> What to produce: What is the number of lines in the entries that contain "próximo"? Reply with that number only.

> Material provided:
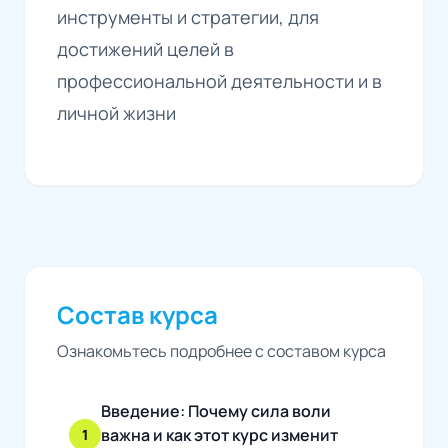
инструменты и стратегии, для
достижений целей в
профессиональной деятельности и в
личной жизни
Состав курса
Ознакомьтесь подробнее с составом курса
Введение: Почему сила воли
важна и как этот курс изменит
1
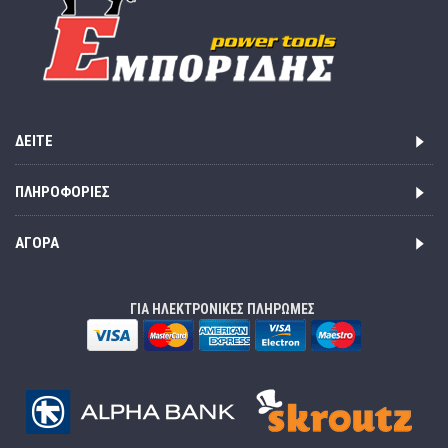
ΔΕΊΤΕ
ΠΛΗΡΟΦΟΡΊΕΣ
ΑΓΟΡΆ
ΓΙΑ ΗΛΕΚΤΡΟΝΙΚΕΣ ΠΛΗΡΩΜΕΣ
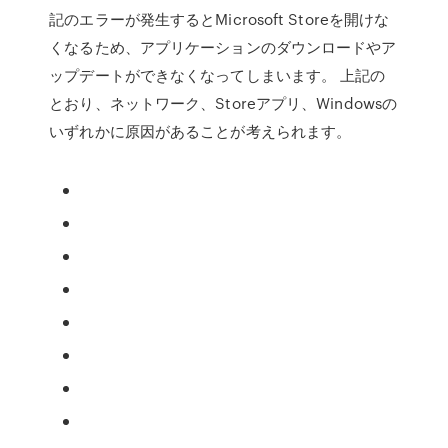
記のエラーが発生するとMicrosoft Storeを開けな
くなるため、アプリケーションのダウンロードやア
ップデートができなくなってしまいます。 上記の
とおり、ネットワーク、Storeアプリ、Windowsの
いずれかに原因があることが考えられます。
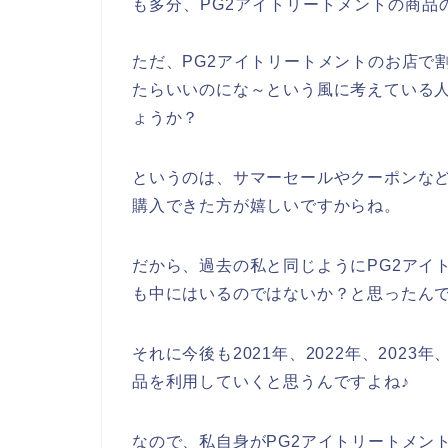
も多分、PG2アイトリートメントの商品
ただ、PG2アイトリートメントのお店で
たらいいのにな～という風に考えている
ょうか？
というのは、サマーセールやクーポンなど
購入できた方が嬉しいですからね。
だから、過去の私と同じようにPG2アイ
も中にはいるのではないか？と思ったん
それに今後も2021年、2022年、2023
品を利用していくと思うんですよね♪
なので、私自身がPG2アイトリートメン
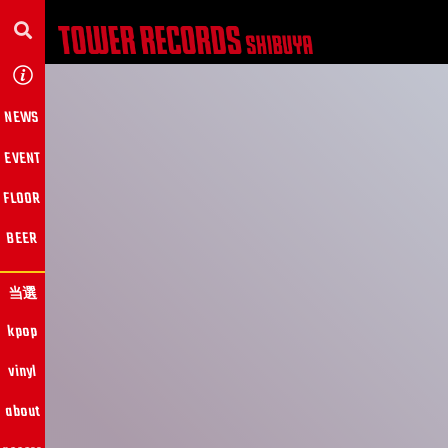
NEWS
EVENT
FLOOR
BEER
当選
kpop
vinyl
about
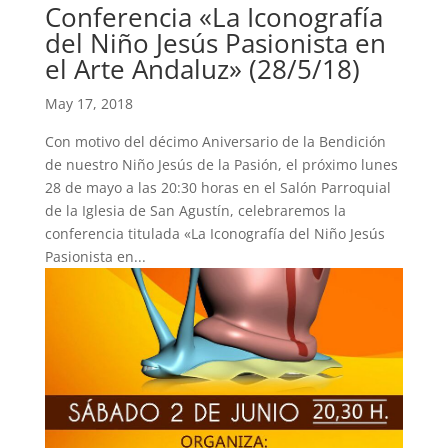
Conferencia «La Iconografía
del Niño Jesús Pasionista en
el Arte Andaluz» (28/5/18)
May 17, 2018
Con motivo del décimo Aniversario de la Bendición
de nuestro Niño Jesús de la Pasión, el próximo lunes
28 de mayo a las 20:30 horas en el Salón Parroquial
de la Iglesia de San Agustín, celebraremos la
conferencia titulada «La Iconografía del Niño Jesús
Pasionista en...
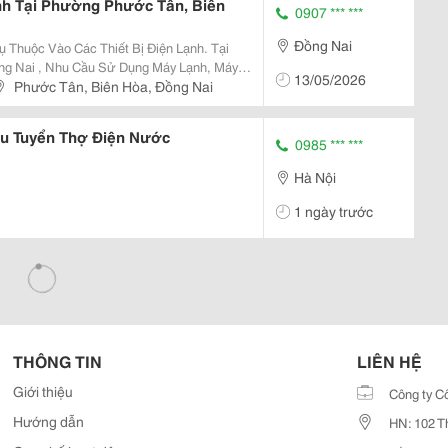
nh Tại Phường Phước Tân, Biên
0907 *** ***
Đồng Nai
 Thuộc Vào Các Thiết Bị Điện Lạnh. Tại
ng Nai , Nhu Cầu Sử Dụng Máy Lạnh, Máy
13/05/2026
 Theo Đó Là Nhu Cầu Bảo Trì, Bảo Dưỡng
Phước Tân, Biên Hòa, Đồng Nai
Cố....
ếu Tuyển Thợ Điện Nước
0985 *** ***
Hà Nội
1 ngày trước
THÔNG TIN
LIÊN HỆ
Giới thiệu
Công ty C
Hướng dẫn
HN: 102 T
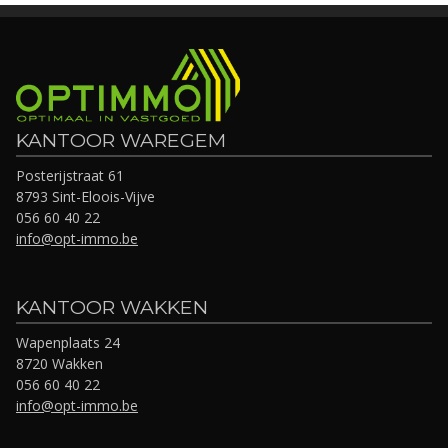
KANTOOR WAREGEM
Posterijstraat 61
8793 Sint-Eloois-Vijve
056 60 40 22
info@opt-immo.be
KANTOOR WAKKEN
Wapenplaats 24
8720 Wakken
056 60 40 22
info@opt-immo.be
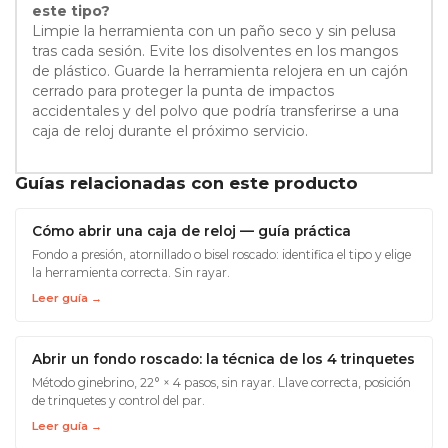
este tipo?
Limpie la herramienta con un paño seco y sin pelusa
tras cada sesión. Evite los disolventes en los mangos
de plástico. Guarde la herramienta relojera en un cajón
cerrado para proteger la punta de impactos
accidentales y del polvo que podría transferirse a una
caja de reloj durante el próximo servicio.
Guías relacionadas con este producto
Cómo abrir una caja de reloj — guía práctica
Fondo a presión, atornillado o bisel roscado: identifica el tipo y elige
la herramienta correcta. Sin rayar.
Leer guía →
Abrir un fondo roscado: la técnica de los 4 trinquetes
Método ginebrino, 22° × 4 pasos, sin rayar. Llave correcta, posición
de trinquetes y control del par.
Leer guía →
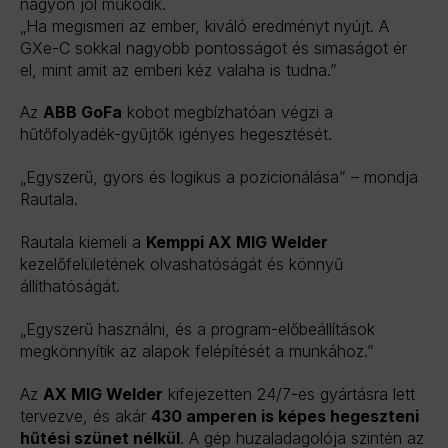
nagyon jól működik.
„Ha megismeri az ember, kiváló eredményt nyújt. A
GXe-C sokkal nagyobb pontosságot és simaságot ér
el, mint amit az emberi kéz valaha is tudna.”
Az
ABB GoFa
kobot megbízhatóan végzi a
hűtőfolyadék-gyűjtők igényes hegesztését.
„Egyszerű, gyors és logikus a pozicionálása” – mondja
Rautala.
Rautala kiemeli a
Kemppi AX MIG Welder
kezelőfelületének olvashatóságát és könnyű
állíthatóságát.
„Egyszerű használni, és a program-előbeállítások
megkönnyítik az alapok felépítését a munkához.”
Az
AX MIG Welder
kifejezetten 24/7-es gyártásra lett
tervezve, és akár
430 amperen is képes hegeszteni
hűtési szünet nélkül
. A gép huzaladagolója szintén az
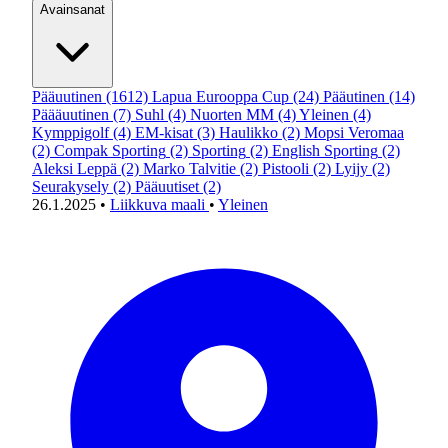
Avainsanat
Pääuutinen
(1612)
Lapua Eurooppa Cup
(24)
Pääutinen
(14)
Päääuutinen
(7)
Suhl
(4)
Nuorten MM
(4)
Yleinen
(4)
Kymppigolf
(4)
EM-kisat
(3)
Haulikko
(2)
Mopsi Veromaa
(2)
Compak Sporting
(2)
Sporting
(2)
English Sporting
(2)
Aleksi Leppä
(2)
Marko Talvitie
(2)
Pistooli
(2)
Lyijy
(2)
Seurakysely
(2)
Pääuutiset
(2)
26.1.2025
•
Liikkuva maali
•
Yleinen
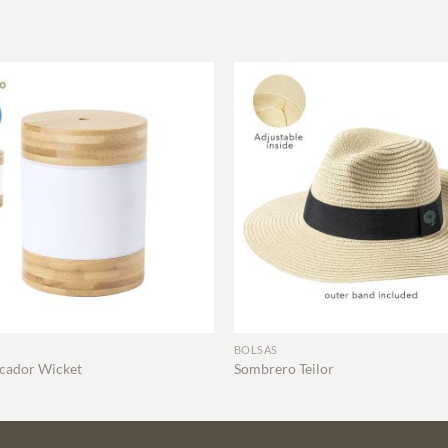
+
BOLSAS
cador Wicket
Sombrero Teilor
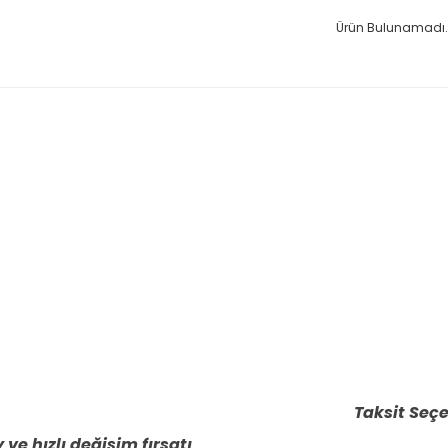
Ürün Bulunamadı.
Taksit Seçe
 ve hızlı değişim fırsatı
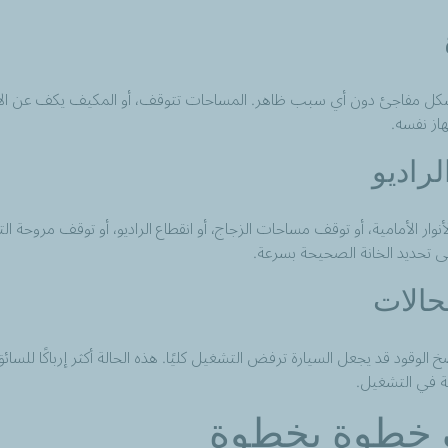
شكل مفاجئ دون أي سبب ظاهر. المساحات تتوقف، أو المكيف يكف عن الاستج
از نفسه.
راديو
وار الأمامية، أو توقف مساحات الزجاج، أو انقطاع الراديو، أو توقف مروحة ا
ى تحديد الخانة الصحيحة بسرعة.
حالات
وقود قد يجعل السيارة ترفض التشغيل كليًا. هذه الحالة أكثر إرباكًا للسائق ل
ة في التشغيل.
لف خطوة بخطوة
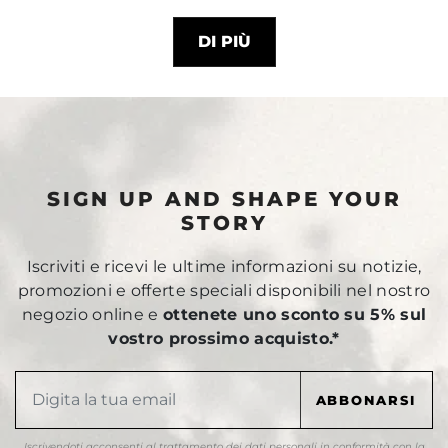
DI PIÙ
SIGN UP AND SHAPE YOUR
STORY
Iscriviti e ricevi le ultime informazioni su notizie,
promozioni e offerte speciali disponibili nel nostro
negozio online e
ottenete uno sconto su 5% sul
vostro prossimo acquisto.*
Iscrivendoti acconsenti al trattamento dei dati personali in conformità con la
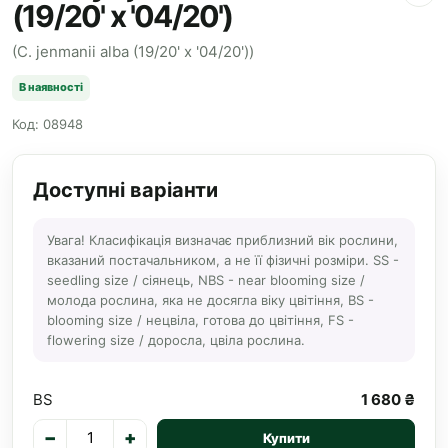
(19/20' x '04/20')
(C. jenmanii alba (19/20' x '04/20'))
В наявності
Код: 08948
Доступні варіанти
Увага! Класифікація визначає приблизний вік рослини,
вказаний постачальником, а не її фізичні розміри. SS -
seedling size / сіянець, NBS - near blooming size /
молода рослина, яка не досягла віку цвітіння, BS -
blooming size / нецвіла, готова до цвітіння, FS -
flowering size / доросла, цвіла рослина.
BS
1 680 ₴
−
+
Купити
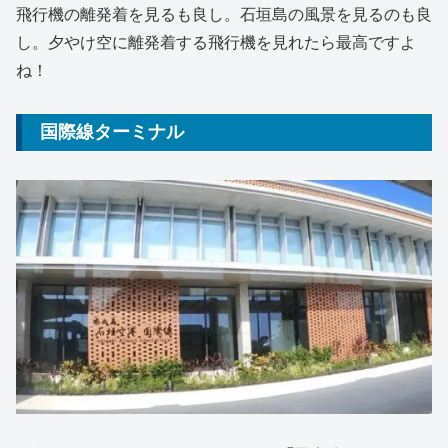
飛行機の離発着を見るも良し。石垣島の風景を見るのも良
し。夕やけ空に離発着する飛行機を見れたら最高ですよ
ね！
国際線ターミナル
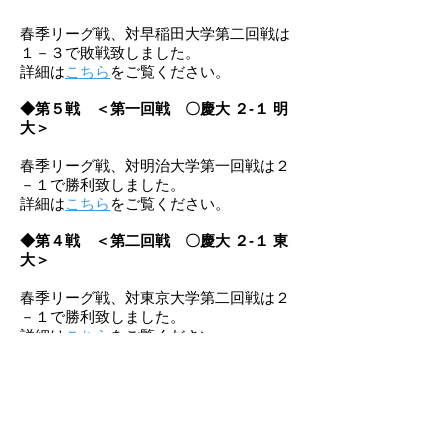
春季リーグ戦、対早稲田大学第二回戦は
１－３で敗戦致しました。
詳細は
こちら
をご覧ください。
◆第５戦
＜第一回戦 〇慶大 ２
-１ 明
大＞
春季リーグ戦、対明治大学第一回戦は２
－１で勝利致しました。
詳細は
こちら
をご覧ください。
◆第４戦
＜第二回戦 〇慶大 ２
-１ 東
大＞
春季リーグ戦、対東京大学第二回戦は２
－１で勝利致しました。
詳細は
こちら
をご覧ください。
◆第３戦
＜第一回戦 〇慶大 ３
-０ 早
大＞
春季リーグ戦、対早稲田大学第一回戦は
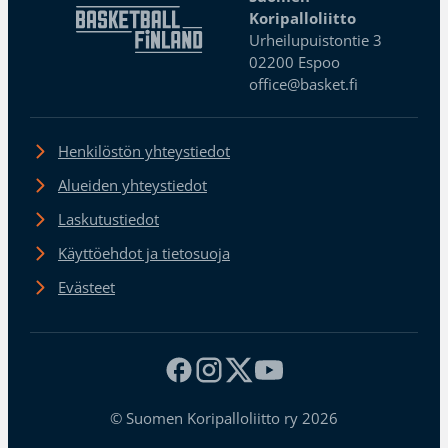
Koripalloliitto
Urheilupuistontie 3
02200 Espoo
office@basket.fi
Henkilöstön yhteystiedot
Alueiden yhteystiedot
Laskutustiedot
Käyttöehdot ja tietosuoja
Evästeet
© Suomen Koripalloliitto ry 2026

> Response: 2